Products and Research and Development
Banking sector:
We have completed development and testing of Centralized Foreign Exchange Trading System ( 集中式外㶅買賣系統 ) for Shanghai Pudong Development Bank. It is expected that the system will be officially launched online in May.
We are preparing for the participation in the second phrase of modification project of Bank/Brokerage Firm Account Transfer System for the headquarters of the Bank of China.
Securities sector:
We have completed the product design, research and development of ALLWEB, CSP and New Generation Platform (“NGP”).
Market Expansion
Banking sector:
Our President, Vice President, General Manager and Chief Sales Manager have visited the management of all banks at their headquarters to exchange in-depth view and find out the development trend and business demand of banking business of the year, so as to seek opportunities from them.

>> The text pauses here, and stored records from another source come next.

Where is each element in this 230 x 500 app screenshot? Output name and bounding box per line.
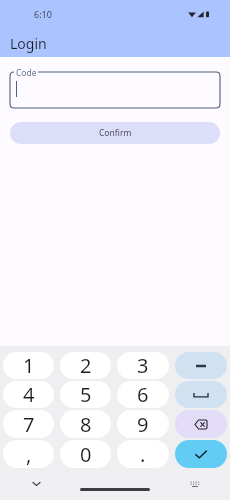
staticText: 4 — [23, 381, 35, 408]
staticText: . — [140, 441, 146, 468]
button[interactable]: space — [175, 381, 227, 408]
button[interactable]: 0 — [60, 440, 111, 468]
button[interactable]: . — [117, 440, 169, 468]
button[interactable]: 9 — [117, 410, 169, 438]
button[interactable]: 2 — [60, 352, 111, 379]
staticText: Code — [16, 67, 37, 79]
staticText: , — [26, 441, 32, 468]
button[interactable]: 8 — [60, 410, 111, 438]
button[interactable]: Hide keyboard — [26, 474, 46, 494]
button[interactable]: enter — [175, 440, 227, 468]
button[interactable]: minus — [175, 352, 227, 379]
staticText: 9 — [137, 411, 149, 438]
button[interactable]: 1 — [3, 352, 54, 379]
staticText: 3 — [137, 352, 149, 379]
staticText: 1 — [23, 352, 35, 379]
button[interactable]: 6 — [117, 381, 169, 408]
staticText: Login — [10, 34, 47, 53]
staticText: 7 — [23, 411, 35, 438]
button[interactable]: Switch keyboard — [185, 474, 205, 494]
staticText: 5 — [80, 381, 92, 408]
staticText: 2 — [80, 352, 92, 379]
staticText: 6:10 — [34, 8, 52, 20]
button[interactable]: 3 — [117, 352, 169, 379]
button[interactable]: Confirm — [10, 122, 220, 144]
staticText: Confirm — [99, 127, 132, 139]
button[interactable]: Code text field — [0, 66, 230, 121]
staticText: 8 — [80, 411, 92, 438]
button[interactable]: 7 — [3, 410, 54, 438]
button[interactable]: 4 — [3, 381, 54, 408]
button[interactable]: , — [3, 440, 54, 468]
button[interactable]: back — [175, 410, 227, 438]
staticText: 0 — [80, 441, 92, 468]
button[interactable]: 5 — [60, 381, 111, 408]
staticText: 6 — [137, 381, 149, 408]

We have also determined the manner of cooperation with POS vendors and entered into product agency agreement. With the invitation by 中國銀聯商務公司 , the Company’s senior management have also contacted the senior officers of 中國銀聯 and discussed with them for the matters relating to the future cooperation between us. The Group has participated in the “Seminar on the Billings for Foreign Credit Cards(外卡收單討論會)which was organized by the Industrial and Commercial Bank of China in 珠海軟件開發中心 , whereby the upgraded version for the billing of foreign credit cards of the headquarters of the Industrial and Commercial Bank of China has been determined .
Securities sector:
The Group has completed the product design of ALLWEB, CSP and NGP. However, with continued slump of the securities business in the PRC, our existing and potential clients have reined in their IT budgets. As a result, Hangzhou Singlee Software Company Limited, the subsidiary of the Group engaging in securities business in the PRC, has incurred an accumulated loss of approximately RMB20,000,000 in its combined income statement for the period from January 2002 to March 2003. As such, the Group is preparing for strategic cooperation with domestic and international IT operators, and is considering opening up its technical platform and establishing an outsourcing market sales mechanism and other mode of co-operation, which involving innovations in the method of commercial sales.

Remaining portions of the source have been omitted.